We aren’t taught to value what our noses could tell us about the world, and this indifference makes poorer those moments in our lives at which, had we smelled more intentionally for memory’s sake, we might remember now more clearly.

 

 

 

When we are young, we live where we're born. For some of us, the place of our birth is a perfect fit and we never leave it. For others like me, something is missing there, and we look for home in places we have never been but long to find. … Whether we know or deny it, place molds into each of us its latitude and elevation, its geometry and chemistry. But it is possible to live so fast that we become oblivious to our relationship to the where of our lives. An intimate relationship with the land requires a daily attention to the particulars through every season.

 

 

Never before has the natural world needed each of us to know it, care for it and act on its behalf in such a way as it does in our times. We cannot be responsible stewards of a threatened planet if its creatures are distant, anonymous and irrelevant strangers. Be more aware than you've ever been in this cathedral made without hands, as John Muir called our world. Make friends of its inhabitants and call them by name.

 

 

The stove's care and feeding for the next six months will be as essential as our own eating and breathing. We will open its mouth and feed it often; we will check its temperature to make sure it becomes neither too hot nor too cold and we'll watch its breath out the chimney for signs of congestion. After feedings we will clean up the crumbs with a small brush and a dustpan.
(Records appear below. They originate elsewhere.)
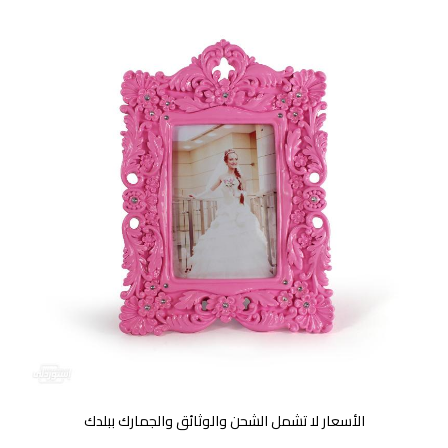
الأسعار لا تشمل الشحن والوثائق والجمارك ببلدك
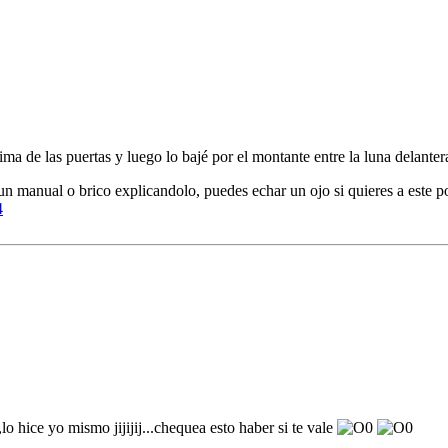
ma de las puertas y luego lo bajé por el montante entre la luna delantera
un manual o brico explicandolo, puedes echar un ojo si quieres a este po
4
 hice yo mismo jijijij...chequea esto haber si te vale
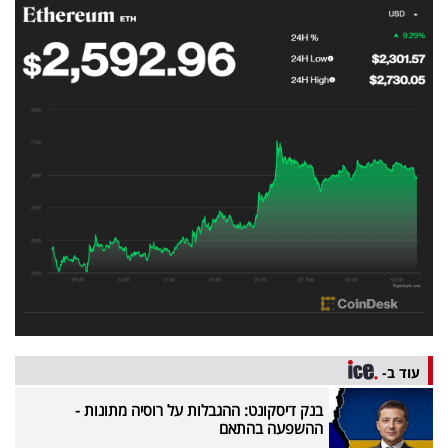
פרסמו
באייס
עקבו
אחרינו:
עוד ב-
בנק דיסקונט: ההגבלות על רוסיה מתונות -
ההשפעה בהתאם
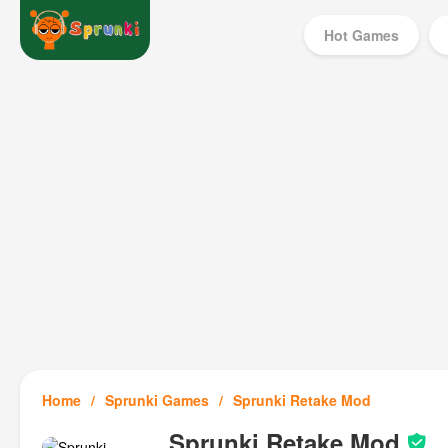
Hot Games
Home
Sprunki Games
Sprunki Retake Mod
Sprunki Retake Mod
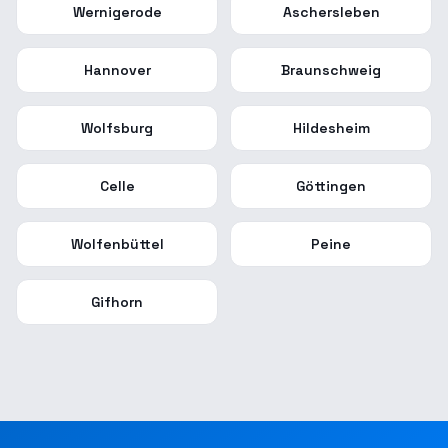
Wernigerode
Aschersleben
Hannover
Braunschweig
Wolfsburg
Hildesheim
Celle
Göttingen
Wolfenbüttel
Peine
Gifhorn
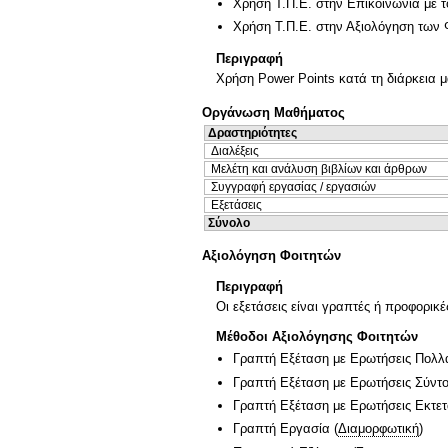
Χρήση Τ.Π.Ε. στην Επικοινωνία με τ
Χρήση Τ.Π.Ε. στην Αξιολόγηση των 
Περιγραφή
Χρήση Power Points κατά τη διάρκεια 
Οργάνωση Μαθήματος
Δραστηριότητες
Διαλέξεις
Μελέτη και ανάλυση βιβλίων και άρθρων
Συγγραφή εργασίας / εργασιών
Εξετάσεις
Σύνολο
Αξιολόγηση Φοιτητών
Περιγραφή
Οι εξετάσεις είναι γραπτές ή προφορικ
Μέθοδοι Αξιολόγησης Φοιτητών
Γραπτή Εξέταση με Ερωτήσεις Πολλ
Γραπτή Εξέταση με Ερωτήσεις Σύντ
Γραπτή Εξέταση με Ερωτήσεις Εκτε
Γραπτή Εργασία
(
Διαμορφωτική
)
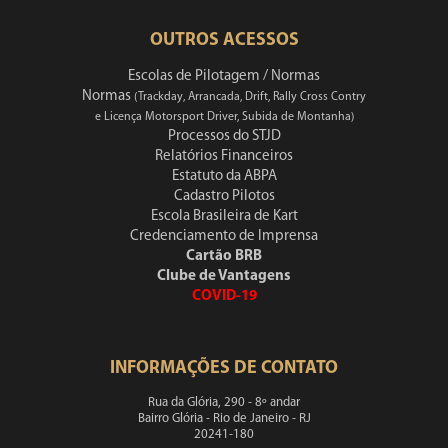
OUTROS ACESSOS
Escolas de Pilotagem / Normas
Normas
(Trackday, Arrancada, Drift, Rally Cross Contry
e Licença Motorsport Driver, Subida de Montanha)
Processos do STJD
Relatórios Financeiros
Estatuto da ABPA
Cadastro Pilotos
Escola Brasileira de Kart
Credenciamento de Imprensa
Cartão BRB
Clube de Vantagens
COVID-19
INFORMAÇÕES DE CONTATO
Rua da Glória, 290 - 8º andar
Bairro Glória - Rio de Janeiro - RJ
20241-180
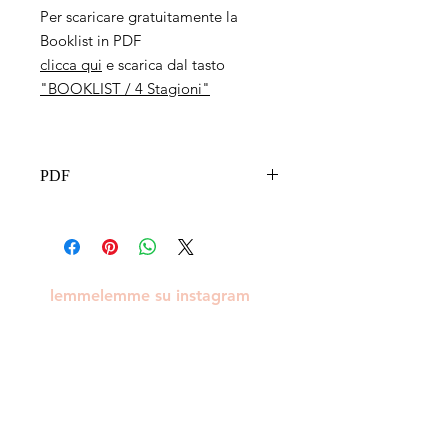
Per scaricare gratuitamente la
Booklist in PDF
clicca qui
e scarica dal tasto
"BOOKLIST / 4 Stagioni"
PDF
lemmelemme su instagram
All winter long, we will pay homage with split oak, locust and ash-offerings to this revered, cast iron symbiotic creature in our midst.

 

 

Image copyright Fred First

 

It is good to be here. I wonder what I will say about our lives on this October morning three or five years down the road. Already, we are deeply rooted here, and I like to think our grandchildren and their children will love it just as we do. We will make this ours, and as I have said on many occasions, Lord willing, when we move from this house and this home, it will be in a simple pine box.

 

 

 

Nameless Creek comes from darkness underground, beginning in a dozen springs a mile south. In its past, it has raged back and forth between the ridges, swollen and angry, carving our narrow valley from Appalachian stone. Today the little stream purrs along peacefully enough, cold, clear as liquid glass, on its way down mountains. It carries the smell of snow to a sandy beach on the sea. Tonight our little creek will freeze along the edges. In a month, we will hear a river embryo calling faintly from under ice and we will walk on water.

 

 

 

Winter smells of wool and of wrapped humanity inside. From beyond the thick shroud of winter clothes there is only the near-fragrance of frost. No motes of aroma escape on warm currents from spicebush, sassafras, white pine, from dank soft creek mud or pasture clover. There should be an olfactory adjective, like monochrome, to describe the lunar-stark aromasphere of winter.

 

 

 

If this new reality of mine is a journey, then I am approaching the edge of a featureless tundra just ahead-the unknown terrain of the coming winter in isolation. To get to the other side of it, I choose to be an explorer embarking on an expedition, not a lost soul wandering aimlessly in the frozen desert. But I don't know what lies ahead. Explorers have a destination, a goal, some reason for crossing unknown lands. And a map. What are my reasons? What are the landmarks on my new map to give me bearings, and what is at its farthest edge?

 

 

 

Image copyright Fred First

 

Fluted. Filigreed. Lacey. Cancellous. Clear as crystal glass, green as a glacier. Granular and rough over here at the top of this rocky ledge; and just there in the shadow of the bluff, a smooth, flat sheet that protects itself by reflecting the pale pastel light of a weak winter sun. Ice buttons and balls, goblets and goblins that decorate the drab grasses at creek's edge with bright colorless ornaments. Air bubbles under glass move rodent-like downstream, in a warren of liquid and crystal.